Whilst there are a number of things in the work place that we can’t control or change directly – such as the high work expectations of the job we do, the open plan office environment, or those with whom we have to work - we can change our way of responding to these. How we think, behave and communicate as a result of the external situation we find ourselves in is under our direct control. Furthermore the poor work habits we have formed (such as being unfocused and getting distracted by email, social media, the internet, our colleagues or our dynamic work environment) can be undone and re-formed into new more effective work habits. It's not easy, but it can be done.

The first challenge we face in changing our poor work habit of being easily distracted is to become more self-aware. Self-awareness requires a degree of inner discipline: a willingness to stop and take a look at how we do what we do. When we become self-aware of our work habits, then we can do something about them. It’s a bit like shining a spotlight on ourselves in order to recognise that we have a problem.

Having recognised the problem, we then need to be willing to make an effort to change what we have been doing habitually. And this means re-training our mind to pay attention to one thing at a time.

Our intentions at the start of the day have a strong influence on what we then do. So telling yourself at the start of each day that you want to slow down, stay focused and pay attention to one thing at a time can help you to do just this. And the more you practice doing just one thing at a time, the more likely this will become a habitual way of working – and one that allows you to remain focused regardless of what is happening around you.

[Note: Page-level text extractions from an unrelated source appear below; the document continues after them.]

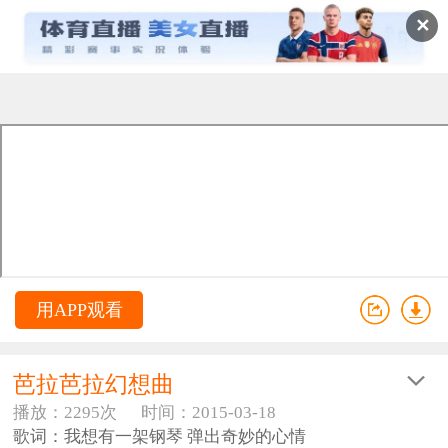
✕
用APP观看
芭拉芭拉幻想曲
播放：2295次
时间：2015-03-18
歌词：我想有一架钢琴 弹出奇妙的心情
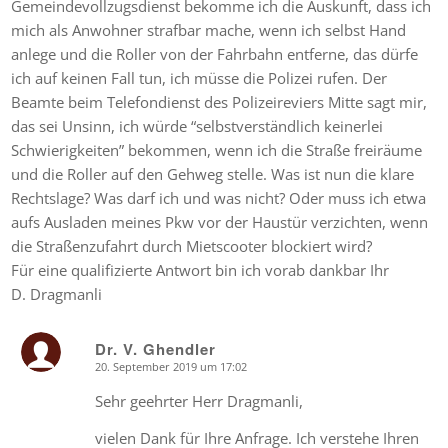
Gemeindevollzugsdienst bekomme ich die Auskunft, dass ich
mich als Anwohner strafbar mache, wenn ich selbst Hand
anlege und die Roller von der Fahrbahn entferne, das dürfe
ich auf keinen Fall tun, ich müsse die Polizei rufen. Der
Beamte beim Telefondienst des Polizeireviers Mitte sagt mir,
das sei Unsinn, ich würde “selbstverständlich keinerlei
Schwierigkeiten” bekommen, wenn ich die Straße freiräume
und die Roller auf den Gehweg stelle. Was ist nun die klare
Rechtslage? Was darf ich und was nicht? Oder muss ich etwa
aufs Ausladen meines Pkw vor der Haustür verzichten, wenn
die Straßenzufahrt durch Mietscooter blockiert wird?
Für eine qualifizierte Antwort bin ich vorab dankbar Ihr
D. Dragmanli
Dr. V. Ghendler
20. September 2019 um 17:02
says:
Sehr geehrter Herr Dragmanli,
vielen Dank für Ihre Anfrage. Ich verstehe Ihren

Six other things you can work on that will help you to improve your focus and effectiveness are:

1. Get out of the habit of rushing from one meeting to another without a break. Back to back meetings are rarely 100% effective.
2. Catch yourself when you are trying to do several tasks at a time. Stop, look at the priorities and pick the most important to do - then finish that task before starting a new one.
3. Take regular short breaks to clear your mind. Go for a short walk (preferably out of the office) as a change in scenery for just ten minutes can make a big difference to you staying focused throughout the rest of the day.
4. Catch up socially with your colleague when making a cup of coffee or tea, or in your lunch break. This helps reduce the social chit chat that would otherwise happen at your desk.
5. Use routine events – such as the telephone ringing, going to the bathroom or drinking a cup of tea – as a signal to help you refocus.
6. Control your email by disabling the notifications and setting aside specific times when you will check and process this incoming information.

To train ourselves to stay focused at work requires self-discipline. You will need to take responsibility to increase your self-awareness, to develop good time management habits and so manage yourself more effectively.